If you want the nuts and bolts of it, expressivity in music is probably boiled down to variations in the amplitude, timbre (how hard/soft you're hitting the strings, though this is obviously mingled with amplitude) of each note, and the time you put in between each note. Vary those and you'll have more expressive music.
To put it in terms of playing "from the heart", take a song or piece of music. I find this much easier to do with classical pieces. Then, play through it a few times. Try to get a sense of the emotion the music is portraying. Are some parts happy? Are some parts sad? Are some parts suspenseful, surprising, or somewhere in between? How do you express that? You could get louder and brighter at the happy parts, and softer and more quiet at the sad parts. You could slow down the notes of the sad part slightly, or speed up the happy part. You could do a dramatic shift in your amplitude from low to high to express 'surprise!' or 'intense!'. You could also go from high to low, to express 'sorrow', or 'shock'.
Timing is immensely important as well. As a processor of music, your brain does many things while a melody is playing. The important one to note here, is that every brain has a tendency to try to predict a pattern in music, and expect certain notes to follow others. Have you ever played through a scale and left out the last note, or the last two notes? Try it now. Feel the sense of anxiety, the tenseness your body feels when those notes are unfinished. These are feelings you can evoke in your listener. Start a phrase, but end it slightly later than you've been ending others. Your listener will feel anxious, but you'll resolve that anxiety for them in a second. Or you won't. Maybe leave it hanging in the air, just like what you were trying to express with your lyrics. Maybe bring it on at a speed that's faster than the listener expected. That'll provoke an emotion too, maybe surprise, or unease, or even satisfaction.
When people say you're playing with emotion, they really mean you're playing with their emotions as well. You're evoking emotional responses beyond the notes in the scale. You're varying timbre, timing, and amplitude to elicit feelings that a guitar playing machine, for example, could not. To make it clearer, play with some variation that humans can put into it, and not just the notes that a music box could play just as well.
Furthermore; You have to get to the point where you're not thinking about playing the song. If you're having to say "Ok, I go to the 5th fret after this ..." etc., then you can't play with emotion.
Once all the technical aspects are on auto-pilot, and you can play the arrangement without having to think "that complicated bridge comes after this ..." and play every part without having to count anything, then your brain will be able to simply focus on how you play something, it will focus on *expression." Am I playing this aggressively, softly, am I holding this note longer than usual, bending it at an interesting spot because that's what I'm feeling at this exact moment, etc.

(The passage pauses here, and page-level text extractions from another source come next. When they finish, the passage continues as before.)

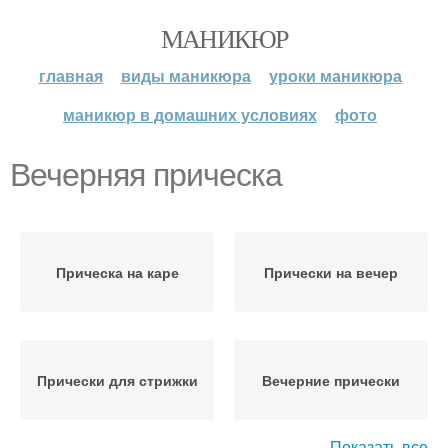
МАНИКЮР
главная
виды маникюра
уроки маникюра
маникюр в домашних условиях
фото
Вечерняя прическа
Прическа на каре
Прически на вечер
Прически для стрижки
Вечерние прически
Показать все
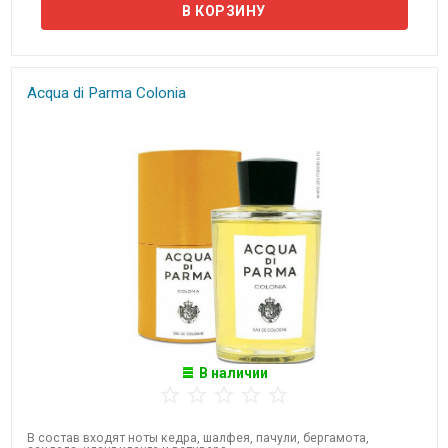
Acqua di Parma Colonia
В наличии
В состав входят ноты кедра, шалфея, пачули, бергамота,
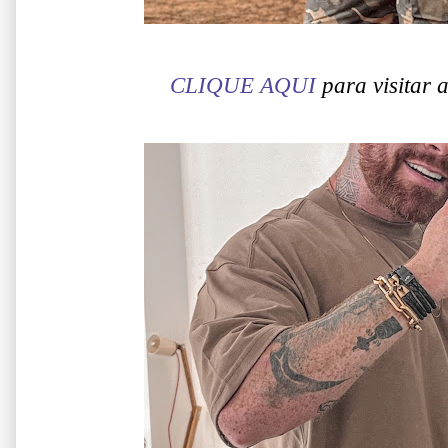
CLIQUE AQUI
para visitar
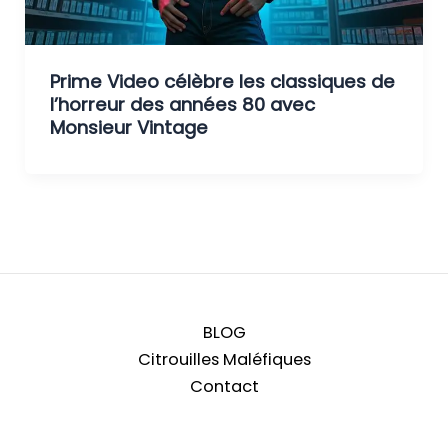
Prime Video célèbre les classiques de
l’horreur des années 80 avec
Monsieur Vintage
BLOG
Citrouilles Maléfiques
Contact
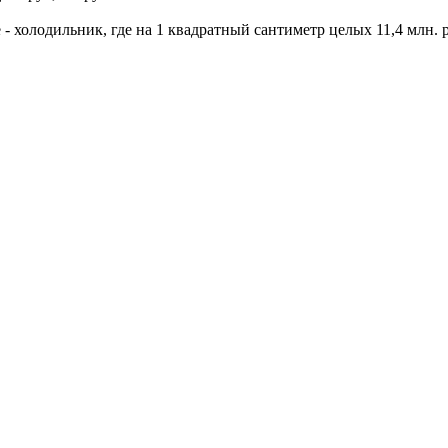
 - холодильник, где на 1 квадратный сантиметр целых 11,4 млн.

You'll probably start out by thinking about how to play it with emotion, which still doesn't put you where you want to be, but it's kind of what you have to do. Eventually, once you play it enough times, and have the rhythm count stamped into your brain, and a pool of "ways to express" this part and that part, your brain will pull from them automatically based on how your feeling, or how you want to convey something in a particular moment ... and it will be able to do it naturally.